Attendees of the event were expecting to hear some news regarding Xiaomi's expansion plans to other markets, especially because it was held in Barcelona, Spain. However, they were left with nothing but disappointment when Barra stepped off the stage without saying a word about the anticipated announcement.
"I was disappointed we didn't hear more about the international markets today. I had an expectation today, particularly because it was an event in Europe, that they had an announcement about their plans to expand into western markets," Ben Wood, head researcher of CCS Insight, tells International Business Times.
Just to be clear, the Xiaomi Mi 5 won't be hitting the shelves in Spain anytime soon despite the location of the reveal.
The smartphone in question will come with a price tag of $415, sporting a ceramic rear. It will roll out in China first and then to India soon after.
On that note, Barra sees the U.S. market as the ideal target to get things in gear in the west. Of course, that entails a more tedious process compared to in China.
In the United States, customers often purchase smartphones from carriers, where these companies hold the choice of what devices they are going to put up for sale to the consumers. They'll also subject these smartphones, tablets and other devices through an extensive test for quality assurance. On top of that, foreign manufacturers will have to adjust their devices to be compatible with the spectrum bands used in the country.
In other words, manufacturers who want to penetrate the U.S. market will have a difficult time to launch their products, causing the likes of Huawei and ZTE to sell their devices via their own websites or online retailers.
"It's the hardest market to enter. There's so many frequencies, the carrier requirements are so steep, but at the same time, if we manage to launch a phone in the U.S., from an engineering perspective, we've arrived," Barra says.
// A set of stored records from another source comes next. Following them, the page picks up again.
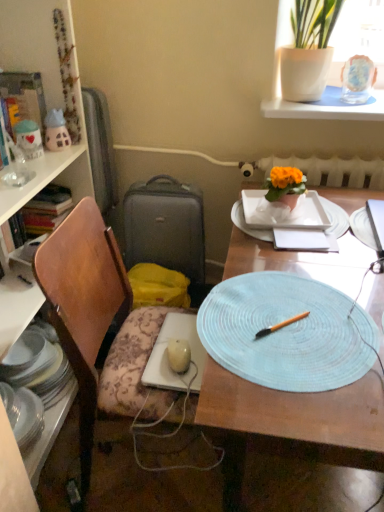 Identify the location of vacant space behind light blue woven placemat at center, the second platter in the right-to-left sequence. The height and width of the screenshot is (512, 384). (295, 248). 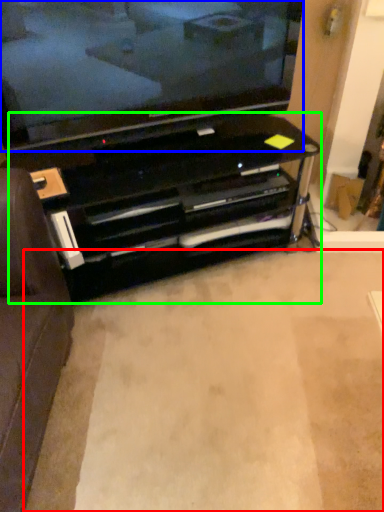 Question: Based on their relative distances, which object is nearer to plain (highlighted by a red box)? Choose from television (highlighted by a blue box) and entertainment center (highlighted by a green box).

Choices:
 (A) television
 (B) entertainment center

Answer: (B) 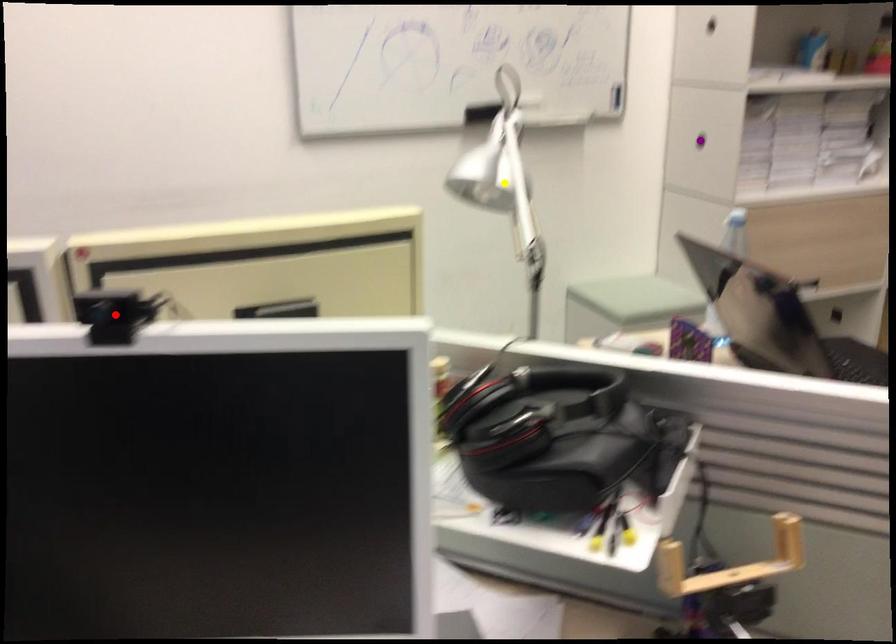 Order these from nearest to farthest:
- purple point
- yellow point
- red point

red point < yellow point < purple point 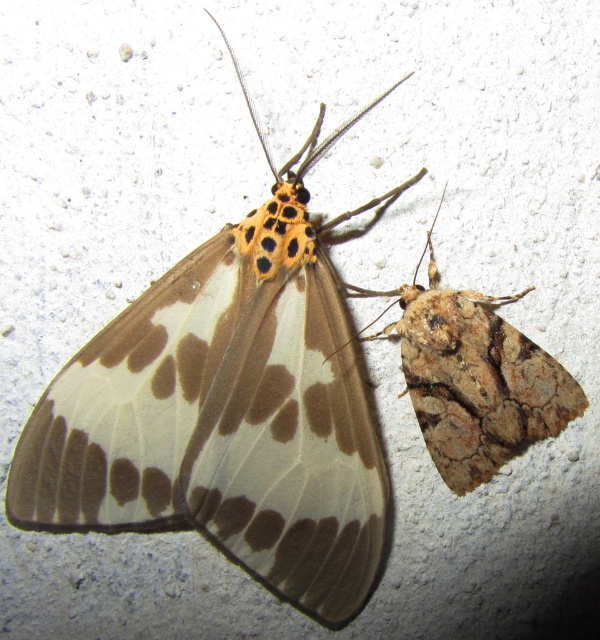 Does translucent brown moth at upper left appear over brown textured moth at right?

Indeed, translucent brown moth at upper left is positioned over brown textured moth at right.

Does translucent brown moth at upper left have a smaller size compared to brown textured moth at right?

No, translucent brown moth at upper left is not smaller than brown textured moth at right.

What do you see at coordinates (229, 408) in the screenshot? I see `translucent brown moth at upper left` at bounding box center [229, 408].

Image resolution: width=600 pixels, height=640 pixels. I want to click on translucent brown moth at upper left, so click(x=229, y=408). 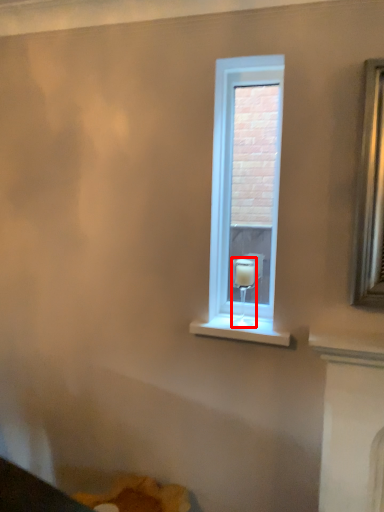 Question: Where is candle holder (annotated by the red box) located in relation to window in the image?

Choices:
 (A) left
 (B) right

Answer: (A) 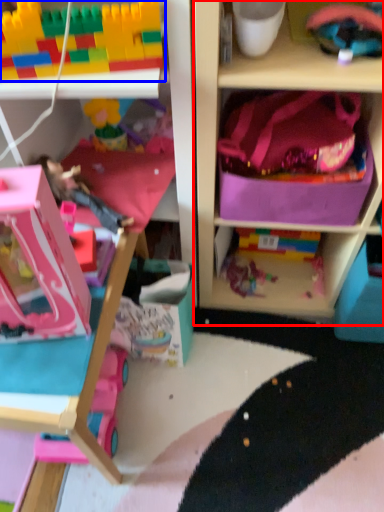 Question: Among these objects, which one is farthest to the camera, shelf (highlighted by a red box) or toy (highlighted by a blue box)?

Choices:
 (A) shelf
 (B) toy

Answer: (B)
According to the executive, Xiaomi is an Internet company, suggesting that it isn't entirely focused on selling smartphones anymore. Instead, it's setting its sight on the active user base it has. Barra notes that there are 170 million people across the globe who use the company's MIUI, which offers home-built Xiaomi apps and services.
To boil things down, Xiaomi will still enter the U.S. market in due time, where these impediments and shift in focus are perhaps the reason for a late 2017 launch.